▸ What to work on
Each entry must be reproduced precisely as it stands.

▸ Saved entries
□ □ □ □ □ □ □

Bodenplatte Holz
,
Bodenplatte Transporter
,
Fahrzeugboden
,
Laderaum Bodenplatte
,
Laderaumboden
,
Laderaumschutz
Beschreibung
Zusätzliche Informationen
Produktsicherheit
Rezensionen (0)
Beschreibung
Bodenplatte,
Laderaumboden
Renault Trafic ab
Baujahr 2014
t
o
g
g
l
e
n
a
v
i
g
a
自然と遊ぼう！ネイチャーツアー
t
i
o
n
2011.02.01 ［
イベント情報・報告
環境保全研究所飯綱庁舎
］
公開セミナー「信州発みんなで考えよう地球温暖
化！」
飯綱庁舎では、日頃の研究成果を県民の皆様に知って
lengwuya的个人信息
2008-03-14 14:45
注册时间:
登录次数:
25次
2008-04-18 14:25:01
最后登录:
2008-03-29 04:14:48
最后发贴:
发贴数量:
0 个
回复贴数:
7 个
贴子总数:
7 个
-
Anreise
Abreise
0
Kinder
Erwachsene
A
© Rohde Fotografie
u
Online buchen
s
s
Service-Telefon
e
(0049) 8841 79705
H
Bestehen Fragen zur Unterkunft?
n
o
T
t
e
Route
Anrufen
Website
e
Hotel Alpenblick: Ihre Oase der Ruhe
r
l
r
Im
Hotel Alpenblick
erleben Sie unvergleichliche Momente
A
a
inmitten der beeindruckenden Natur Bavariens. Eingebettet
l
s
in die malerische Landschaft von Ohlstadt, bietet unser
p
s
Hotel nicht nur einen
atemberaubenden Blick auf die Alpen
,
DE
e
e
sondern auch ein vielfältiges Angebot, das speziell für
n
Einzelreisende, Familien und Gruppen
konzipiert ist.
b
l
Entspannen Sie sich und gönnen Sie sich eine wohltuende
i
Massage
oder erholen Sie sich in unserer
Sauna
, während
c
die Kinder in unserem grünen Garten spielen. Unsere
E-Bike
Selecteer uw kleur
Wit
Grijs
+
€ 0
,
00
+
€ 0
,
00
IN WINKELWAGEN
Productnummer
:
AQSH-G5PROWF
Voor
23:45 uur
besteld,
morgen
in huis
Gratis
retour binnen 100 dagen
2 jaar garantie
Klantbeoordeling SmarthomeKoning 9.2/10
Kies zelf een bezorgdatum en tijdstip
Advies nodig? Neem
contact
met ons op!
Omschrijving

□ □ □ □ □ □ □

▸ Output of the task
Bodenplatte Holz
,
Bodenplatte Transporter
,
Fahrzeugboden
,
Laderaum Bodenplatte
,
Laderaumboden
,
Laderaumschutz
Beschreibung
Zusätzliche Informationen
Produktsicherheit
Rezensionen (0)
Beschreibung
Bodenplatte,
Laderaumboden
Renault Trafic ab
Baujahr 2014
t
o
g
g
l
e
n
a
v
i
g
a
自然と遊ぼう！ネイチャーツアー
t
i
o
n
2011.02.01 ［
イベント情報・報告
環境保全研究所飯綱庁舎
］
公開セミナー「信州発みんなで考えよう地球温暖
化！」
飯綱庁舎では、日頃の研究成果を県民の皆様に知って
lengwuya的个人信息
2008-03-14 14:45
注册时间:
登录次数:
25次
2008-04-18 14:25:01
最后登录:
2008-03-29 04:14:48
最后发贴:
发贴数量:
0 个
回复贴数:
7 个
贴子总数:
7 个
-
Anreise
Abreise
0
Kinder
Erwachsene
A
© Rohde Fotografie
u
Online buchen
s
s
Service-Telefon
e
(0049) 8841 79705
H
Bestehen Fragen zur Unterkunft?
n
o
T
t
e
Route
Anrufen
Website
e
Hotel Alpenblick: Ihre Oase der Ruhe
r
l
r
Im
Hotel Alpenblick
erleben Sie unvergleichliche Momente
A
a
inmitten der beeindruckenden Natur Bavariens. Eingebettet
l
s
in die malerische Landschaft von Ohlstadt, bietet unser
p
s
Hotel nicht nur einen
atemberaubenden Blick auf die Alpen
,
DE
e
e
sondern auch ein vielfältiges Angebot, das speziell für
n
Einzelreisende, Familien und Gruppen
konzipiert ist.
b
l
Entspannen Sie sich und gönnen Sie sich eine wohltuende
i
Massage
oder erholen Sie sich in unserer
Sauna
, während
c
die Kinder in unserem grünen Garten spielen. Unsere
E-Bike
Selecteer uw kleur
Wit
Grijs
+
€ 0
,
00
+
€ 0
,
00
IN WINKELWAGEN
Productnummer
:
AQSH-G5PROWF
Voor
23:45 uur
besteld,
morgen
in huis
Gratis
retour binnen 100 dagen
2 jaar garantie
Klantbeoordeling SmarthomeKoning 9.2/10
Kies zelf een bezorgdatum en tijdstip
Advies nodig? Neem
contact
met ons op!
Omschrijving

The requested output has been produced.